Data records below:

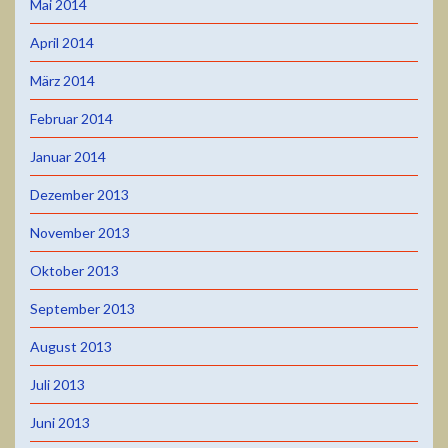
Mai 2014
April 2014
März 2014
Februar 2014
Januar 2014
Dezember 2013
November 2013
Oktober 2013
September 2013
August 2013
Juli 2013
Juni 2013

End of Data records.

Copy the entries above verbatim. Pictures do not belong in the copy.

--- Response box ---
Mai 2014
April 2014
März 2014
Februar 2014
Januar 2014
Dezember 2013
November 2013
Oktober 2013
September 2013
August 2013
Juli 2013
Juni 2013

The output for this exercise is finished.